Companies, regional offices and individual adjusters vary tremendously in how they will adjust a particular claim. Regardless of how the policy is worded there is a great deal of room for interpretation.
I’d like to recommend against your initially hiring a public adjuster. While fully ethical public adjusters may exist, I must say I never ran across one. Many have side deals for kickbacks from contractors who will “fix” your damage, seldom doing the job properly.
Adjustment of a claim can be handled on a “fair” rather than a legal adversarial basis. Once you hire a public adjuster the company will drop any attempt to “treat you fairly” and everything becomes adversarial.
My point is that you can always go to adversarial, but once you’ve gone there you can’t go back to “fair.”.
If you must go to adversarial, I agree with those who suggest retaining an attorney. I believe they generally provide better results than a public adjuster.

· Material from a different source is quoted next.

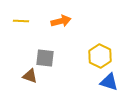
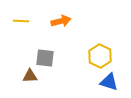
brown triangle: rotated 21 degrees counterclockwise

I also suggest independent itemized estimates for the damage.
When it comes to calculating the bottom line, big differences between estimates are more likely to be related to the number of line items than to the unit price. IOW, are they including the same things? However, direct comparison is extremely difficult, since estimates are arrived at using different methods.
Freepmail me if you have specific questions.
Interesting. I will remember this when and if I need it.